-- Source information --
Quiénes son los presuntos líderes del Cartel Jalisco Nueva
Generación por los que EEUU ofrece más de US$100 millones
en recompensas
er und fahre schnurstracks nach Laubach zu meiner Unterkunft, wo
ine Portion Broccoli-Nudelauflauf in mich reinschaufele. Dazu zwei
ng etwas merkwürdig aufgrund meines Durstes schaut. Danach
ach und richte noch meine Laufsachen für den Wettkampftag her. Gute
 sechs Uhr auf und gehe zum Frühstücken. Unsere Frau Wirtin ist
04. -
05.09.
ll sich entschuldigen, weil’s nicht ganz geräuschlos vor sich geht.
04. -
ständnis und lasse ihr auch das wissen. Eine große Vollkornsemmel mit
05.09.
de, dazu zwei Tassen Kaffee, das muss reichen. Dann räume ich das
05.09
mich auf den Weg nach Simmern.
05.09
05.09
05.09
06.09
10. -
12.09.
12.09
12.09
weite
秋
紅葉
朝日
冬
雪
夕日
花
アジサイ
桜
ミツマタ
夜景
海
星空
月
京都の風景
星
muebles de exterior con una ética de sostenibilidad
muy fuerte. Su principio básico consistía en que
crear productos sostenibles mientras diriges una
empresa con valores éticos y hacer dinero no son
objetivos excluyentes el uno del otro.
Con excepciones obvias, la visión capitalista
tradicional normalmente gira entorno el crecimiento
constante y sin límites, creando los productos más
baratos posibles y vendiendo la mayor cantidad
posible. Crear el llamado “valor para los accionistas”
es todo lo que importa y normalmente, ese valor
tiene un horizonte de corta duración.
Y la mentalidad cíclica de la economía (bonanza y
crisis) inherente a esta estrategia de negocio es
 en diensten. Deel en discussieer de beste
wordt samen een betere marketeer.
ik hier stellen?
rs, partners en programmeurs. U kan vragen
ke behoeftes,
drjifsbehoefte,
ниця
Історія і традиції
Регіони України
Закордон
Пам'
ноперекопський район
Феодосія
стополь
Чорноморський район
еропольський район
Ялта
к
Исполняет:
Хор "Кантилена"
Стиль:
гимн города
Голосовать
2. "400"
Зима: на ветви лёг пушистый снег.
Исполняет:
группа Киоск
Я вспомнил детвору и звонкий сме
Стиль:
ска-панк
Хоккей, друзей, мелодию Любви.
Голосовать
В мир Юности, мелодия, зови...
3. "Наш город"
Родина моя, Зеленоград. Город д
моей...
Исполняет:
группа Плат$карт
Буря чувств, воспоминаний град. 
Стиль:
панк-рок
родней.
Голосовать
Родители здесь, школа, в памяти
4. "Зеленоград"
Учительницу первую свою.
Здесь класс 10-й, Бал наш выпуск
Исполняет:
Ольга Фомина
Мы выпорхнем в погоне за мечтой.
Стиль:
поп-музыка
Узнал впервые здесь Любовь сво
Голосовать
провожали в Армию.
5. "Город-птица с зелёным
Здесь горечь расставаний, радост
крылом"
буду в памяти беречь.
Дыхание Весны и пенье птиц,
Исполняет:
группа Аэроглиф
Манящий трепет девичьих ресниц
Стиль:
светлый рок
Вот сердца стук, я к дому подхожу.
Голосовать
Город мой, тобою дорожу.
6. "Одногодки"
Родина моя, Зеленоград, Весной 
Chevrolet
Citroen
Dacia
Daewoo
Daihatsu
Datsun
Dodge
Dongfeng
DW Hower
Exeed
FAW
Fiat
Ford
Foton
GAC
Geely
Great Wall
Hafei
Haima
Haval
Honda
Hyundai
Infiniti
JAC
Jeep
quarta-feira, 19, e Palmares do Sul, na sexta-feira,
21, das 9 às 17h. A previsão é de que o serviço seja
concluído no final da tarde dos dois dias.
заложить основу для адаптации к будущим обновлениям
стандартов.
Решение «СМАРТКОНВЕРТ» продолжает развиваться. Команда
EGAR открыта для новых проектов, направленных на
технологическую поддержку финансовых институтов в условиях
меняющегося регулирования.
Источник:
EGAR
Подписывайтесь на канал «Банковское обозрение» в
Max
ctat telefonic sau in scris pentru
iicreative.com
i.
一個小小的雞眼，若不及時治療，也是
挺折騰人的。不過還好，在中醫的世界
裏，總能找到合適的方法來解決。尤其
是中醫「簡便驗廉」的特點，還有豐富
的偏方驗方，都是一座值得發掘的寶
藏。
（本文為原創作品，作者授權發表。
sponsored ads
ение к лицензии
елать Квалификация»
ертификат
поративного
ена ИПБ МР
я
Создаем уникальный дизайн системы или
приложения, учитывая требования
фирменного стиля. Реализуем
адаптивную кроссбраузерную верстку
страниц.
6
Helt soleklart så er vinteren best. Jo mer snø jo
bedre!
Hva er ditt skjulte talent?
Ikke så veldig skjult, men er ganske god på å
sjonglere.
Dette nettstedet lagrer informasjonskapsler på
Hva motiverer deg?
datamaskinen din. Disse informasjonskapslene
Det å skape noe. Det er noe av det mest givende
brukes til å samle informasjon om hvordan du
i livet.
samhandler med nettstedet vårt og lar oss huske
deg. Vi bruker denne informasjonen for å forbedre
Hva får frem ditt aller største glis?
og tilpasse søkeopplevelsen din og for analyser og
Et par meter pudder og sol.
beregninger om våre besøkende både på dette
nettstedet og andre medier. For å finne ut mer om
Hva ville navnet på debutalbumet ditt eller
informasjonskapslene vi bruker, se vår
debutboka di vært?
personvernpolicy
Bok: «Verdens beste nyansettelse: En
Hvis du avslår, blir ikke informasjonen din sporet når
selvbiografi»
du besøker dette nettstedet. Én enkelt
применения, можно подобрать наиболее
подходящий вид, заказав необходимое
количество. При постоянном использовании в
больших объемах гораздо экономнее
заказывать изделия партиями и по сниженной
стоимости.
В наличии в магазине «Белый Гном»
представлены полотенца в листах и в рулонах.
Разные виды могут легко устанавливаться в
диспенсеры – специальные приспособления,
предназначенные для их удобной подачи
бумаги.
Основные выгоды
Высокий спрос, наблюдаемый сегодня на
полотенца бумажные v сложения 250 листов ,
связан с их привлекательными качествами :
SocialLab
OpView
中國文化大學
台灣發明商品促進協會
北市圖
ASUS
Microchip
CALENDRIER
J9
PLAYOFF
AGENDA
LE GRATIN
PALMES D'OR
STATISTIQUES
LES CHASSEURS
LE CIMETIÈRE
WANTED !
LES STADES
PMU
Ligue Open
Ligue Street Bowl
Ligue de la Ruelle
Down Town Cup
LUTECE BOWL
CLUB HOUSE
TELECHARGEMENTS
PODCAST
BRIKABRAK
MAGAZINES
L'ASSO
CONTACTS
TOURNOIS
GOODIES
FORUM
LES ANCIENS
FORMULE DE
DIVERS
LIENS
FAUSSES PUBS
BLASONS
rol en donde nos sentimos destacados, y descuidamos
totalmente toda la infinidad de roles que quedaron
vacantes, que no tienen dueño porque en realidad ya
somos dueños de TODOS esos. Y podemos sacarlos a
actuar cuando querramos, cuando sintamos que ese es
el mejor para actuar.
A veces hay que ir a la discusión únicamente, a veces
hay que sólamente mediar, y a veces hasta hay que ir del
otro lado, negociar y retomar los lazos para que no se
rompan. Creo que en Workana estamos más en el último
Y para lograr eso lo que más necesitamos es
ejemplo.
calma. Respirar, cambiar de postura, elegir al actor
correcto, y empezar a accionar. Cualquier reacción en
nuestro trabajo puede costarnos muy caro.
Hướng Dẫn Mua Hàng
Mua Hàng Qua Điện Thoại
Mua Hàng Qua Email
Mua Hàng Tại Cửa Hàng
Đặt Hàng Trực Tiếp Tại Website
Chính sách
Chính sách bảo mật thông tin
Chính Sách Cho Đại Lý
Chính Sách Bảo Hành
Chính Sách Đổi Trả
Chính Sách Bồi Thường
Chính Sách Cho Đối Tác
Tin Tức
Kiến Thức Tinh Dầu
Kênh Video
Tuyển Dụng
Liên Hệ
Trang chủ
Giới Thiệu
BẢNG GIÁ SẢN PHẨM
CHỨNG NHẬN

-- Task to complete --
All that should be written out is the stretch of lines above between the one holding "Історія і традиції" and the one holding "группа Аэроглиф", inclusive, exactly as given.

-- Solution --
Історія і традиції
Регіони України
Закордон
Пам'
ноперекопський район
Феодосія
стополь
Чорноморський район
еропольський район
Ялта
к
Исполняет:
Хор "Кантилена"
Стиль:
гимн города
Голосовать
2. "400"
Зима: на ветви лёг пушистый снег.
Исполняет:
группа Киоск
Я вспомнил детвору и звонкий сме
Стиль:
ска-панк
Хоккей, друзей, мелодию Любви.
Голосовать
В мир Юности, мелодия, зови...
3. "Наш город"
Родина моя, Зеленоград. Город д
моей...
Исполняет:
группа Плат$карт
Буря чувств, воспоминаний град. 
Стиль:
панк-рок
родней.
Голосовать
Родители здесь, школа, в памяти
4. "Зеленоград"
Учительницу первую свою.
Здесь класс 10-й, Бал наш выпуск
Исполняет:
Ольга Фомина
Мы выпорхнем в погоне за мечтой.
Стиль:
поп-музыка
Узнал впервые здесь Любовь сво
Голосовать
провожали в Армию.
5. "Город-птица с зелёным
Здесь горечь расставаний, радост
крылом"
буду в памяти беречь.
Дыхание Весны и пенье птиц,
Исполняет:
группа Аэроглиф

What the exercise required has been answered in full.